Understanding NWP Workloads

NWP, commonly referred to as weather forecasting, encompasses a range of workloads that utilize mathematical models to analyze current weather data and predict future conditions, typically over periods ranging from 24 hours to 10 days. The output generated by NWP relies on current weather observations that encompass temperature, precipitation, and numerous other meteorological variables. At its foundation, NWP models are structured as a 3-dimensional grid of cells that reflect the Earth’s systems, with each cell characterized by various multi-physics processes. These computational results are exchanged between neighboring cells to simulate the transfer of energy and matter over time.

The resolution of NWP models is primarily determined by two factors: the grid cell size, which defines spatial resolution (usually measured in kilometers), and the time step, representing the temporal resolution which can vary from seconds to years. Reducing grid cell size enhances the model’s computational detail, while smaller time steps yield more accurate results. This increasing demand for higher-resolution NWP workloads necessitates robust, elastic, and dependable HPC infrastructures.

AWS HPC for NWP Workloads

AWS HPC offers significant advantages for NWP workloads, requiring features such as high memory bandwidth and fast network interconnectivity. In January, AWS introduced the Amazon EC2 Hpc6a instance family, which provides 100 Gbps networking through Elastic Fabric Adapter (EFA) and is powered by third-generation AMD EPYC™ processors. The following table summarizes the configuration details of the EC2 instance type utilized in this analysis.

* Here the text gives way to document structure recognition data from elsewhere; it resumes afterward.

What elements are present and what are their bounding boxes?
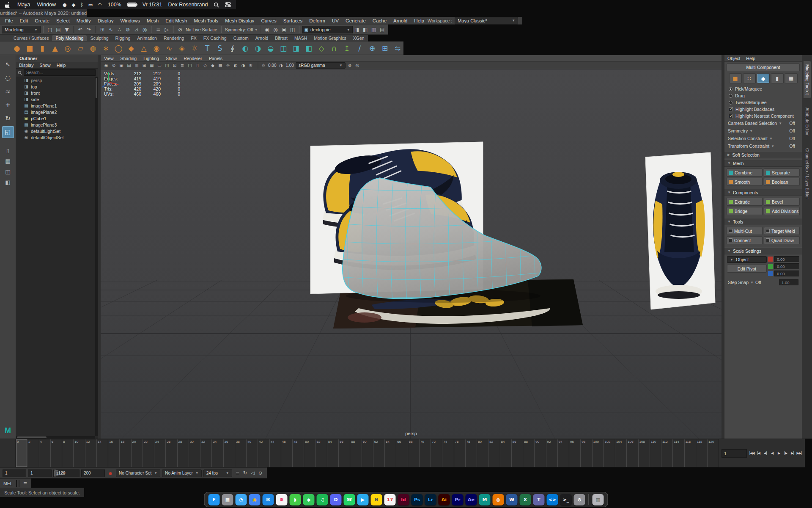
dock-after-effects-icon[interactable]: Ae xyxy=(466,494,477,505)
paint-select-tool-icon[interactable]: ≈ xyxy=(2,86,14,97)
range-slider-track[interactable]: 1 120 xyxy=(53,469,54,477)
viewport-menu-item[interactable]: Panels xyxy=(206,55,226,61)
redo-icon[interactable]: ↷ xyxy=(85,25,93,34)
combine-button[interactable]: Combine xyxy=(727,168,763,177)
shelf-tab[interactable]: Curves / Surfaces xyxy=(10,35,52,41)
axis-value-field[interactable]: 0.00 xyxy=(774,263,799,269)
2d-pan-zoom-icon[interactable]: ⊞ xyxy=(140,62,148,69)
boolean-union-icon[interactable]: ◐ xyxy=(239,42,251,54)
no-live-surface-icon[interactable]: ⊘ xyxy=(176,25,184,34)
quad-draw-button[interactable]: Quad Draw xyxy=(764,236,800,244)
dock-photoshop-icon[interactable]: Ps xyxy=(411,494,423,505)
maya-menu-item[interactable]: Mesh xyxy=(143,17,162,24)
snap-to-point-icon[interactable]: ∴ xyxy=(115,25,123,34)
poly-plane-icon[interactable]: ▱ xyxy=(74,42,86,54)
dock-word-icon[interactable]: W xyxy=(506,494,518,505)
maya-menu-item[interactable]: Deform xyxy=(306,17,329,24)
vertex-selection-mode-icon[interactable]: ∷ xyxy=(743,73,756,83)
viewport-menu-item[interactable]: View xyxy=(101,55,117,61)
layout-hypershade-icon[interactable]: ◧ xyxy=(2,177,14,187)
dock-photos-icon[interactable]: ✽ xyxy=(276,494,288,505)
maya-menu-item[interactable]: Edit Mesh xyxy=(162,17,190,24)
image-plane-icon[interactable]: ▥ xyxy=(133,62,140,69)
poly-cylinder-icon[interactable]: ▮ xyxy=(36,42,48,54)
ipr-render-icon[interactable]: ◎ xyxy=(272,25,280,34)
toolkit-menu-item[interactable]: Object xyxy=(724,55,743,61)
step-size-field[interactable]: 1.00 xyxy=(779,279,798,285)
maya-menu-item[interactable]: Help xyxy=(411,17,428,24)
multi-cut-button[interactable]: Multi-Cut xyxy=(727,227,763,235)
poly-superellipse-icon[interactable]: ◈ xyxy=(176,42,188,54)
outliner-item-front[interactable]: ◨ front xyxy=(16,90,98,96)
bevel-icon[interactable]: ◇ xyxy=(315,42,327,54)
scale-settings-section-header[interactable]: ▼ Scale Settings xyxy=(724,247,802,254)
face-selection-mode-icon[interactable]: ▦ xyxy=(785,73,798,83)
constraint-dropdown-row[interactable]: Camera Based Selection ▼ Off xyxy=(724,119,802,127)
mirror-icon[interactable]: ⇋ xyxy=(392,42,403,54)
loop-icon[interactable]: ↻ xyxy=(241,469,249,477)
maya-menu-item[interactable]: File xyxy=(2,17,16,24)
boolean-intersection-icon[interactable]: ◒ xyxy=(265,42,277,54)
save-scene-icon[interactable]: ▼ xyxy=(63,25,71,34)
render-icon[interactable]: ◉ xyxy=(263,25,272,34)
dock-messages-icon[interactable]: ◗ xyxy=(290,494,301,505)
maya-menu-item[interactable]: Mesh Tools xyxy=(190,17,222,24)
shelf-tab[interactable]: Rendering xyxy=(160,35,187,41)
multi-component-mode-icon[interactable]: ◆ xyxy=(757,73,770,83)
wifi-icon[interactable]: ◠ xyxy=(98,2,102,8)
poly-gear-icon[interactable]: ∗ xyxy=(100,42,112,54)
select-tool-icon[interactable]: ↖ xyxy=(2,58,14,70)
script-editor-icon[interactable]: ≡ xyxy=(21,480,30,487)
open-scene-icon[interactable]: ▤ xyxy=(54,25,63,34)
display-mirroring-icon[interactable]: ▭ xyxy=(88,2,93,8)
maya-menu-item[interactable]: Curves xyxy=(258,17,280,24)
step-back-key-button[interactable]: |◀ xyxy=(755,450,762,457)
macos-menu-item[interactable]: Window xyxy=(37,2,56,8)
maya-menu-item[interactable]: Arnold xyxy=(390,17,411,24)
snap-to-projected-center-icon[interactable]: ⊚ xyxy=(123,25,132,34)
step-forward-key-button[interactable]: ▶| xyxy=(789,450,796,457)
view-transform-selector[interactable]: sRGB gamma ▼ xyxy=(296,62,346,69)
bevel-button[interactable]: Bevel xyxy=(764,198,800,206)
chevron-down-icon[interactable]: ▼ xyxy=(255,28,258,32)
anim-layer-selector[interactable]: No Anim Layer ▼ xyxy=(162,469,202,477)
character-set-selector[interactable]: No Character Set ▼ xyxy=(116,469,160,477)
snapshot-icon[interactable]: ◎ xyxy=(354,62,361,69)
dropbox-icon[interactable]: ◆ xyxy=(72,2,75,8)
wireframe-icon[interactable]: ◇ xyxy=(201,62,209,69)
dock-facetime-icon[interactable]: ◆ xyxy=(303,494,315,505)
shelf-tab[interactable]: MASH xyxy=(291,35,310,41)
make-live-icon[interactable]: ◎ xyxy=(140,25,149,34)
viewport-menu-item[interactable]: Show xyxy=(162,55,180,61)
maya-menu-item[interactable]: Cache xyxy=(369,17,390,24)
mesh-section-header[interactable]: ▼ Mesh xyxy=(724,160,802,167)
poly-pipe-icon[interactable]: ◉ xyxy=(151,42,162,54)
menubar-user[interactable]: Dex Rosenbrand xyxy=(168,2,208,8)
current-frame-field[interactable]: 1 xyxy=(721,449,747,458)
layout-persp-outliner-icon[interactable]: ◫ xyxy=(2,167,14,176)
apple-menu-icon[interactable] xyxy=(5,2,11,8)
workspace-selector[interactable]: Maya Classic* ▼ xyxy=(455,17,518,25)
outliner-item-persp[interactable]: ◨ persp xyxy=(16,77,98,83)
add-divisions-button[interactable]: Add Divisions xyxy=(764,207,800,215)
exposure-value[interactable]: 0.00 xyxy=(267,63,277,68)
dock-spotify-icon[interactable]: ♫ xyxy=(317,494,328,505)
playback-start-field[interactable]: 1 xyxy=(3,469,26,477)
poly-torus-icon[interactable]: ◎ xyxy=(62,42,74,54)
safe-action-icon[interactable]: □ xyxy=(186,62,194,69)
menu-set-selector[interactable]: Modeling ▼ xyxy=(2,26,41,33)
shadows-icon[interactable]: ◐ xyxy=(232,62,239,69)
animation-start-field[interactable]: 1 xyxy=(28,469,52,477)
move-tool-icon[interactable]: + xyxy=(2,99,14,111)
outliner-item-imageplane3[interactable]: ▤ imagePlane3 xyxy=(16,121,98,128)
undo-icon[interactable]: ↶ xyxy=(76,25,85,34)
render-view-icon[interactable]: ◫ xyxy=(288,25,297,34)
layout-single-pane-icon[interactable]: ▯ xyxy=(2,146,14,155)
attribute-editor-toggle-icon[interactable]: ◨ xyxy=(353,25,361,34)
dock-lightroom-icon[interactable]: Lr xyxy=(425,494,436,505)
dock-illustrator-icon[interactable]: Ai xyxy=(439,494,450,505)
command-language-toggle[interactable]: MEL xyxy=(2,481,14,486)
play-backwards-button[interactable]: ◀ xyxy=(769,450,775,457)
dock-chrome-icon[interactable]: ◉ xyxy=(249,494,261,505)
dock-trash-icon[interactable]: ▥ xyxy=(593,494,604,505)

Instance Type	Processor	No. of Physical Cores (per instance)	Memory (GiB)	EFA Network Bandwidth (Gbps)
Hpc6a.48xlarge	AMD EPYC Milan	96	384	100

To create an HPC Cluster on AWS, we employed AWS ParallelCluster, an open-source cluster orchestration tool. Along with the mentioned EC2 instance types, we utilized Amazon FSx for Lustre, a managed high-performance file system that delivers impressive throughput and low-latency I/O performance. All tests were conducted with simultaneous multithreading turned off on the instances. For a comprehensive guide on setting up this environment, check out our NWP Workshop.

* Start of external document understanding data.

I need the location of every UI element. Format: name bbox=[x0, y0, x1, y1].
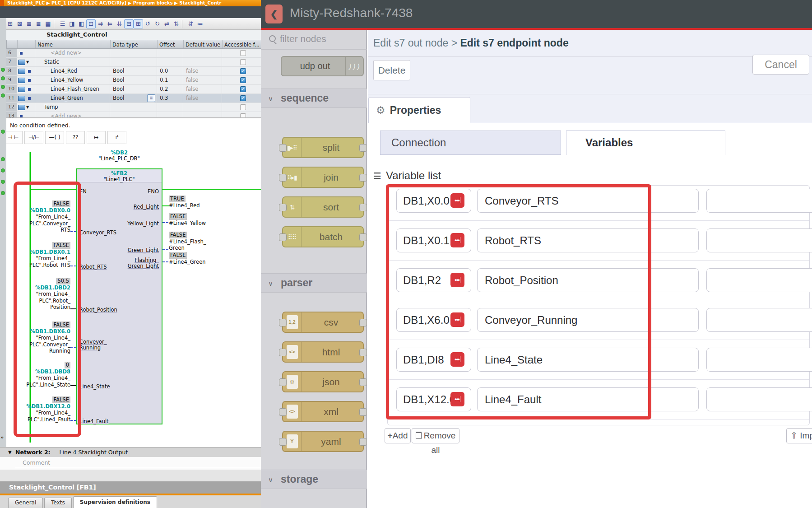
variable-name-input[interactable]: Robot_Position bbox=[477, 268, 699, 292]
palette-node-udp-out[interactable]: udp out ) ) ) bbox=[281, 56, 364, 76]
address-helper-button[interactable]: ••• bbox=[450, 273, 464, 287]
address-helper-button[interactable]: ••• bbox=[450, 352, 464, 367]
variable-name-cell[interactable]: Line4_Flash_Green bbox=[35, 85, 110, 93]
palette-node[interactable]: ⇅ sort bbox=[282, 196, 364, 218]
network2-header[interactable]: ▼ Network 2: Line 4 Stacklight Output bbox=[0, 447, 264, 457]
collapse-caret-icon[interactable]: ▼ bbox=[8, 447, 12, 457]
expand-caret-icon[interactable]: ▼ bbox=[26, 103, 29, 112]
properties-tab[interactable]: ⚙Properties bbox=[368, 97, 470, 123]
accessible-cell[interactable]: ✓ bbox=[222, 67, 264, 75]
en-pin[interactable]: EN bbox=[79, 189, 87, 195]
input-pin[interactable]: Line4_State bbox=[79, 384, 110, 390]
accessible-cell[interactable]: ✓ bbox=[222, 85, 264, 93]
variable-name-cell[interactable]: <Add new> bbox=[35, 49, 110, 57]
checkbox-unchecked-icon[interactable] bbox=[240, 104, 246, 110]
checkbox-checked-icon[interactable]: ✓ bbox=[240, 86, 246, 92]
variable-name-cell[interactable]: Static bbox=[35, 58, 110, 66]
palette-node[interactable]: Y yaml bbox=[282, 431, 364, 452]
palette-node[interactable]: <> xml bbox=[282, 401, 364, 422]
table-header-cell[interactable]: Accessible f... bbox=[223, 40, 264, 48]
input-pin[interactable]: Robot_RTS bbox=[79, 264, 107, 270]
palette-search[interactable]: filter nodes bbox=[261, 30, 367, 50]
tab-variables[interactable]: Variables bbox=[566, 130, 725, 155]
input-operand[interactable]: FALSE %DB1.DBX12.0 "From_Line4_ PLC".Lin… bbox=[8, 396, 70, 423]
inspector-tab[interactable]: Texts bbox=[44, 498, 72, 508]
output-pin[interactable]: Red_Light bbox=[134, 204, 159, 210]
delete-button[interactable]: Delete bbox=[373, 60, 410, 80]
palette-node[interactable]: 1,2 csv bbox=[282, 312, 364, 333]
variable-name-input[interactable]: Robot_RTS bbox=[477, 228, 699, 252]
input-pin[interactable]: Robot_Position bbox=[79, 307, 117, 313]
address-helper-button[interactable]: ••• bbox=[450, 312, 464, 327]
default-value-cell[interactable]: false bbox=[183, 76, 222, 84]
output-pin[interactable]: Green_Light bbox=[128, 247, 159, 253]
breadcrumb-parent[interactable]: Edit s7 out node bbox=[373, 37, 448, 49]
network-comment-row[interactable]: Comment bbox=[0, 457, 264, 470]
address-helper-button[interactable]: ••• bbox=[450, 392, 464, 406]
input-operand[interactable]: FALSE %DB1.DBX0.0 "From_Line4_ PLC".Conv… bbox=[8, 200, 70, 233]
data-type-cell[interactable] bbox=[110, 49, 157, 57]
table-row[interactable]: 11 Line4_Green Bool≣ 0.3 false ✓ bbox=[6, 94, 264, 103]
search-input[interactable]: filter nodes bbox=[280, 33, 326, 44]
ladder-element-icon[interactable]: ⊣ ⊢ bbox=[4, 131, 23, 144]
data-type-cell[interactable]: Bool bbox=[110, 76, 157, 84]
checkbox-checked-icon[interactable]: ✓ bbox=[240, 77, 246, 83]
table-row[interactable]: 7 ▼ Static bbox=[6, 58, 264, 67]
accessible-cell[interactable] bbox=[222, 58, 264, 66]
table-header-cell[interactable] bbox=[7, 40, 18, 48]
variable-extra-input[interactable] bbox=[706, 189, 812, 213]
address-helper-button[interactable]: ••• bbox=[450, 233, 464, 247]
ladder-element-icon[interactable]: ⊣/⊢ bbox=[24, 131, 43, 144]
variable-name-input[interactable]: Line4_State bbox=[477, 348, 699, 372]
tia-toolbar-icon[interactable]: ↺ bbox=[143, 19, 153, 28]
ladder-element-icon[interactable]: ↦ bbox=[87, 131, 106, 144]
palette-category-storage[interactable]: ∨ storage bbox=[261, 470, 367, 489]
default-value-cell[interactable]: false bbox=[183, 85, 222, 93]
more-chevrons-icon[interactable]: » bbox=[0, 434, 4, 440]
palette-node[interactable]: <> html bbox=[282, 341, 364, 363]
palette-category-parser[interactable]: ∨ parser bbox=[261, 273, 367, 293]
inspector-tab[interactable]: Supervision definitions bbox=[73, 496, 157, 508]
variable-extra-input[interactable] bbox=[706, 308, 812, 332]
input-operand[interactable]: FALSE %DB1.DBX0.1 "From_Line4_ PLC".Robo… bbox=[8, 242, 70, 268]
input-pin[interactable]: Conveyor_RTS bbox=[79, 230, 116, 236]
checkbox-unchecked-icon[interactable] bbox=[240, 59, 246, 65]
data-type-cell[interactable]: Bool≣ bbox=[110, 94, 157, 103]
accessible-cell[interactable]: ✓ bbox=[222, 94, 264, 103]
tia-toolbar-icon[interactable]: ⊞ bbox=[134, 19, 143, 28]
input-pin[interactable]: Line4_Fault bbox=[79, 419, 109, 424]
variable-extra-input[interactable] bbox=[706, 387, 812, 411]
palette-node[interactable]: ▮▸⠿ split bbox=[282, 137, 364, 158]
accessible-cell[interactable]: ✓ bbox=[222, 76, 264, 84]
tia-toolbar-icon[interactable] bbox=[54, 20, 57, 28]
tia-toolbar-icon[interactable]: ≔ bbox=[195, 19, 205, 28]
checkbox-checked-icon[interactable]: ✓ bbox=[240, 68, 246, 74]
tia-toolbar-icon[interactable] bbox=[182, 20, 185, 28]
data-type-cell[interactable] bbox=[110, 58, 157, 66]
tia-toolbar-icon[interactable]: ≣ bbox=[24, 19, 34, 28]
variable-name-input[interactable]: Line4_Fault bbox=[477, 387, 699, 411]
output-operand[interactable]: FALSE #Line4_Flash_ Green bbox=[169, 232, 227, 252]
table-header-cell[interactable] bbox=[18, 40, 36, 48]
tia-toolbar-icon[interactable]: ◨ bbox=[67, 19, 77, 28]
tia-toolbar-icon[interactable]: ⊠ bbox=[15, 19, 24, 28]
variable-extra-input[interactable] bbox=[706, 268, 812, 292]
eno-pin[interactable]: ENO bbox=[148, 189, 159, 195]
default-value-cell[interactable] bbox=[183, 103, 222, 112]
table-row[interactable]: 10 Line4_Flash_Green Bool 0.2 false ✓ bbox=[6, 85, 264, 94]
db-instance-header[interactable]: %DB2 "Line4_PLC_DB" bbox=[76, 150, 162, 162]
comment-placeholder[interactable]: Comment bbox=[23, 459, 50, 466]
table-header-cell[interactable]: Data type bbox=[111, 40, 158, 48]
table-header-cell[interactable]: Offset bbox=[158, 40, 184, 48]
output-operand[interactable]: TRUE #Line4_Red bbox=[169, 196, 227, 209]
tia-toolbar-icon[interactable]: ≣ bbox=[34, 19, 43, 28]
tia-toolbar-icon[interactable]: ⇇ bbox=[105, 19, 115, 28]
tia-toolbar-icon[interactable]: ⇊ bbox=[115, 19, 124, 28]
palette-node[interactable]: ⠿▸▮ join bbox=[282, 167, 364, 188]
checkbox-unchecked-icon[interactable] bbox=[240, 50, 246, 56]
variable-extra-input[interactable] bbox=[706, 348, 812, 372]
tia-toolbar-icon[interactable]: ↻ bbox=[153, 19, 162, 28]
remove-all-button[interactable]: Remove all bbox=[412, 428, 459, 443]
tia-toolbar-icon[interactable]: ⊟ bbox=[124, 19, 134, 28]
variable-name-cell[interactable]: Line4_Red bbox=[35, 67, 110, 75]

Essential Components of the Workshop

Two additional essential components in the workshop streamline the creation of the HPC cluster and help manage application codes: PCluster Manager and Spack.

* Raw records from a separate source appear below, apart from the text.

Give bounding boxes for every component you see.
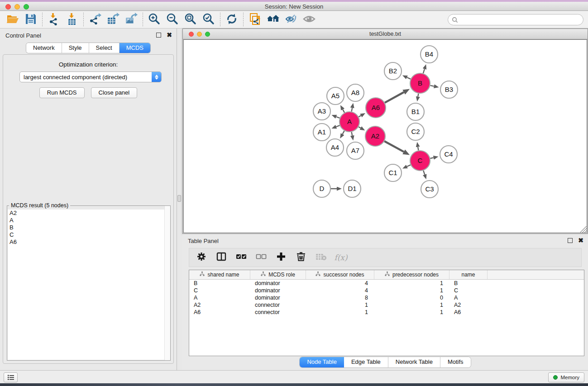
node-table[interactable]: shared nameMCDS rolesuccessor nodesprede…	[189, 270, 584, 356]
window-resize-grip[interactable]	[580, 226, 587, 233]
edge-C-C2[interactable]	[418, 147, 418, 151]
table-cell[interactable]: C	[189, 287, 250, 294]
column-header-shared-name[interactable]: shared name	[189, 270, 250, 279]
graph-node-A[interactable]: A	[339, 112, 359, 132]
table-cell[interactable]: 0	[374, 294, 449, 301]
graph-node-A6[interactable]: A6	[366, 98, 386, 118]
export-image-button[interactable]	[122, 12, 140, 28]
column-header-MCDS-role[interactable]: MCDS role	[250, 270, 306, 279]
table-cell[interactable]: A2	[189, 301, 250, 309]
table-cell[interactable]: dominator	[250, 287, 306, 294]
table-cell[interactable]: 1	[374, 301, 449, 309]
graph-node-A1[interactable]: A1	[313, 124, 330, 141]
split-view-button[interactable]	[214, 250, 229, 265]
graph-node-B3[interactable]: B3	[440, 81, 458, 98]
column-header-predecessor-nodes[interactable]: predecessor nodes	[374, 270, 449, 279]
dropdown-stepper-icon[interactable]	[152, 72, 161, 82]
zoom-fit-button[interactable]	[182, 12, 200, 28]
column-header-successor-nodes[interactable]: successor nodes	[306, 270, 374, 279]
graph-node-C[interactable]: C	[410, 151, 430, 171]
tab-style[interactable]: Style	[62, 43, 89, 53]
edge-A2-C[interactable]	[384, 141, 404, 152]
graph-node-C3[interactable]: C3	[421, 181, 438, 198]
graph-node-C1[interactable]: C1	[384, 164, 402, 181]
vertical-split-handle[interactable]	[177, 195, 181, 202]
table-settings-button[interactable]	[194, 250, 209, 265]
search-input[interactable]	[458, 15, 583, 24]
zoom-in-button[interactable]	[145, 12, 163, 28]
zoom-out-button[interactable]	[163, 12, 182, 28]
select-all-button[interactable]	[234, 250, 249, 265]
graph-node-A5[interactable]: A5	[327, 87, 344, 105]
table-cell[interactable]: A	[449, 294, 488, 301]
network-canvas[interactable]: B4 B2 B B3 A8 A5 A6 A3 B1 A C2 A1 A2	[183, 39, 587, 233]
graph-node-C4[interactable]: C4	[440, 146, 457, 163]
close-panel-icon[interactable]: ✖	[167, 33, 172, 38]
table-cell[interactable]: 1	[306, 301, 374, 309]
result-list-item[interactable]: B	[8, 224, 170, 231]
graph-node-A3[interactable]: A3	[313, 103, 330, 120]
tab-edge-table[interactable]: Edge Table	[344, 357, 388, 367]
run-mcds-button[interactable]: Run MCDS	[39, 87, 85, 98]
result-list-item[interactable]: A2	[8, 210, 170, 217]
graph-node-A7[interactable]: A7	[347, 142, 364, 159]
graph-node-A4[interactable]: A4	[326, 139, 344, 156]
graph-node-A8[interactable]: A8	[347, 84, 364, 101]
new-network-from-selection-button[interactable]	[246, 12, 264, 28]
search-box[interactable]	[448, 14, 583, 25]
table-row[interactable]: A6connector11A6	[189, 309, 584, 316]
edge-C-C4[interactable]	[430, 157, 434, 158]
table-cell[interactable]: 1	[374, 287, 449, 294]
tab-network-table[interactable]: Network Table	[388, 357, 440, 367]
mcds-result-list[interactable]: A2ABCA6	[8, 210, 170, 360]
result-list-item[interactable]: A	[8, 217, 170, 224]
table-cell[interactable]: B	[189, 280, 250, 287]
open-file-button[interactable]	[4, 12, 22, 28]
table-cell[interactable]: C	[449, 287, 488, 294]
deselect-all-button[interactable]	[253, 250, 269, 265]
table-cell[interactable]: B	[449, 280, 488, 287]
close-table-panel-icon[interactable]: ✖	[578, 238, 583, 243]
graph-node-B[interactable]: B	[410, 73, 430, 93]
tab-mcds[interactable]: MCDS	[120, 43, 150, 53]
edge-A-A6[interactable]	[359, 115, 361, 117]
network-window-titlebar[interactable]: testGlobe.txt	[183, 29, 588, 39]
tab-network[interactable]: Network	[26, 43, 62, 53]
graph-node-D[interactable]: D	[313, 180, 330, 197]
tab-node-table[interactable]: Node Table	[300, 357, 344, 367]
edge-A-A5[interactable]	[343, 110, 344, 113]
float-panel-icon[interactable]	[156, 33, 161, 38]
graph-node-C2[interactable]: C2	[407, 123, 424, 140]
edge-B-B3[interactable]	[430, 86, 434, 86]
table-cell[interactable]: A2	[449, 301, 488, 309]
column-header-name[interactable]: name	[449, 270, 488, 279]
table-cell[interactable]: connector	[250, 309, 306, 316]
table-cell[interactable]: 1	[306, 309, 374, 316]
import-table-button[interactable]	[63, 12, 81, 28]
delete-column-button[interactable]	[293, 250, 309, 265]
main-titlebar[interactable]: Session: New Session	[0, 2, 588, 11]
table-cell[interactable]: connector	[250, 301, 306, 309]
table-cell[interactable]: 1	[374, 309, 449, 316]
tab-select[interactable]: Select	[89, 43, 120, 53]
result-list-item[interactable]: C	[8, 231, 170, 238]
graph-node-B1[interactable]: B1	[407, 103, 424, 120]
table-row[interactable]: A2connector11A2	[189, 301, 584, 309]
tab-motifs[interactable]: Motifs	[440, 357, 471, 367]
edge-A-A8[interactable]	[352, 108, 353, 111]
preview-eye-button[interactable]	[300, 12, 318, 28]
edge-B-B2[interactable]	[407, 77, 411, 79]
edge-A-A3[interactable]	[336, 117, 340, 118]
graph-node-B4[interactable]: B4	[421, 46, 438, 63]
table-cell[interactable]: A	[189, 294, 250, 301]
criterion-dropdown[interactable]: largest connected component (directed)	[19, 71, 162, 82]
edge-C-C1[interactable]	[407, 165, 411, 167]
table-cell[interactable]: 4	[306, 280, 374, 287]
first-neighbors-button[interactable]	[264, 12, 282, 28]
graph-node-B2[interactable]: B2	[384, 62, 402, 80]
edge-A-A2[interactable]	[359, 127, 361, 128]
network-view-window[interactable]: testGlobe.txt B4 B2 B B3 A8 A5 A6 A3 B1	[182, 29, 588, 234]
graph-node-A2[interactable]: A2	[365, 126, 385, 146]
edge-A-A4[interactable]	[343, 131, 344, 134]
table-row[interactable]: Bdominator41B	[189, 280, 584, 287]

PCluster Manager allows users to create clusters, monitor jobs, and access infrastructure through a web UI. This tool simplifies a range of tasks, from mounting existing file systems to debugging cluster issues. The NWP workshop includes a template that integrates with PCluster Manager, designed to build a cluster optimized for NWP workloads. After executing the job, results are visualized using NICE DCV and NCL.

Spack is utilized to manage the installation of various NWP codes. This package manager, tailored for HPC workflows, enables users to customize software installations easily. For instance, the NWP workshop specifies WRF 4.3.3, compiled with the Intel compiler and MPI. To expedite installation times, we offer a Spack binary cache for WRF, MPAS, and FV3GFS, optimized for Amazon EC2 Hpc6a instances. This approach significantly reduces installation time from several days to just a few hours.

Performance and Cost Analysis

As we delve into the scaling performance and cost results across WRF, MPAS, and FV3GFS, we measure Simulation Speed and Cost per Simulation with the following definitions:

Simulation Speed = Forecast Time (sec) / Wall-clock Time (Compute + File I/O) (sec)
Cost Per Simulation ($) = Wall-clock Time * EC2 On-Demand Compute Cost (us-east-2 pricing) * number of instances.

It is essential to note that the Cost per Simulation does not account for additional services like Amazon EBS or FSx for Lustre.

For a visual and practical understanding of the scaling results and metrics, check out this excellent resource: YouTube.

Conclusion

In summary, understanding the optimal price performance for NWP workloads on AWS can significantly enhance forecasting capabilities, making it an invaluable aspect of operational efficiency in various industries.